En prenant cette décision, le ministre de la Justice s'était écarté de l'avis de l'Office des étrangers qui lui avait proposé de ne pas expulser M. C. mais de lui notifier un avertissement.
15. Le 13 septembre 1990, la commission consultative des étrangers avait, quant à elle, estimé l'expulsion justifiée, considérant notamment:
"[M. C.] a été marié à une compatriote mais il est divorcé. Un enfant est né de ce mariage en 1986, qui a vécu avec sa mère au Maroc, et qui actuellement serait, avec elle, aux Pays-Bas (...) Aucune circonstance ne permet de penser que serait écartée la grave menace que fait craindre son comportement.

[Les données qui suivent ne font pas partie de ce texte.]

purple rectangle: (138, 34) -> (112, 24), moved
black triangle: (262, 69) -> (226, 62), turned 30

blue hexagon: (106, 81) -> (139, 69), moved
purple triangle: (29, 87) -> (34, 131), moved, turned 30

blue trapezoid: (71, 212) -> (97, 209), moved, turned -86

Si l'éloignement d'un étranger devait être tenu pour une ingérence dans l'exercice de son droit au respect de sa vie privée et familiale au sens de l'article 8 de la Convention européenne des droits de l'homme et des libertés fondamentales (art. 8), cette ingérence serait ici légitime, étant prévue par la loi et constituant, dans le cas de l'intéressé et vu la gravité de la menace que présenterait sa présence en Belgique, une mesure nécessaire à la sûreté publique, à la défense de l'ordre et à la prévention des infractions pénales."

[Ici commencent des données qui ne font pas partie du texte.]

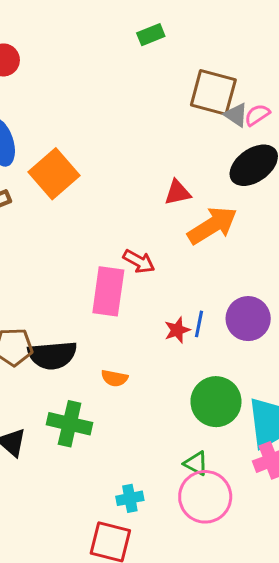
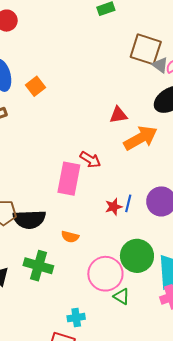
orange square: (54, 174) -> (36, 86), moved, size x0.6
pink circle: (205, 497) -> (105, 274), moved

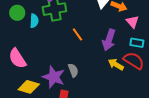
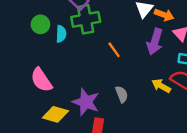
purple arrow: (109, 40) -> (155, 42), moved
gray semicircle: (73, 70) -> (122, 94), moved

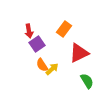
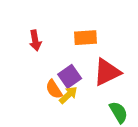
orange rectangle: (64, 29) -> (86, 38), turned 49
purple square: (37, 44) -> (70, 76), moved

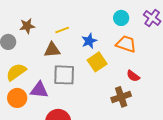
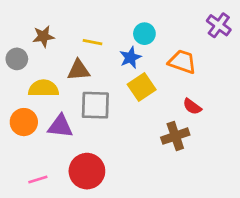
cyan circle: (121, 18) -> (144, 34), moved
yellow line: (62, 30) -> (93, 42), turned 32
yellow semicircle: (16, 72) -> (43, 88), moved, turned 35
orange circle: (17, 98) -> (24, 122), moved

16. Le 21 mai 1991, le requérant invita le Conseil d'Etat à annuler l'arrêté ordonnant son expulsion, mais la haute juridiction le débouta le 7 octobre 1992, aux motifs suivants:
"Considérant que le requérant prend un premier moyen de la violation de la circulaire du 8 octobre 1990 du ministre de la Justice, de l'article 8 de la Convention de sauvegarde des droits de l'homme et des libertés fondamentales (art. 8), en ce que le ministre et la commission consultative des étrangers n'ont pas tenu compte du fait que le requérant vivait en Belgique depuis 1966, que sa mère et ses soeurs y vivent également et qu'il n'avait plus d'attaches au Maroc dont il ne parle pas la langue;
Considérant que le ministre, dans sa circulaire, s'est engagé à ne pas expulser un étranger établi depuis plus de dix ans dans le pays sauf en cas de condamnation à une peine d'emprisonnement de cinq ans et plus; qu'il s'est réservé le pouvoir d'expulser l'étranger en cas de circonstances particulières; qu'en l'espèce le ministre a examiné ces circonstances; qu'il a valablement pu estimer que, devant la gravité des faits, il y avait lieu d'éloigner le requérant, notamment compte tenu des circonstances familiales décrites par la commission consultative des étrangers; que ce faisant il n'a violé ni sa circulaire ni l'article 8 de la Convention (art. 8);
Considérant qu'en un deuxième moyen, le requérant invoque la violation de l'article 6 de la Constitution (art. 6), de la circulaire du 8 octobre 1990 du ministre de la Justice, de l'article 62 de la loi du 15 décembre 1980 sur l'accès au territoire, le séjour, l'établissement et l'éloignement des étrangers, des articles 8 et 14 de la Convention de sauvegarde des droits de l'homme et des libertés fondamentales (art. 8, art. 14), en ce que le ministre n'a pas suivi son administration qui lui proposait de ne pas expulser le requérant et qu'il n'existe aucun motif ayant pu justifier une telle attitude;
Considérant que le ministre a eu son attention attirée sur les arguments de l'Office des étrangers et sur ceux de la commission consultative des étrangers; qu'il n'a pas excédé ses pouvoirs en estimant que, devant la gravité des faits, il y avait lieu d'éloigner le requérant, estimant ainsi que la sauvegarde de l'ordre public devait primer les intérêts personnels et familiaux du requérant."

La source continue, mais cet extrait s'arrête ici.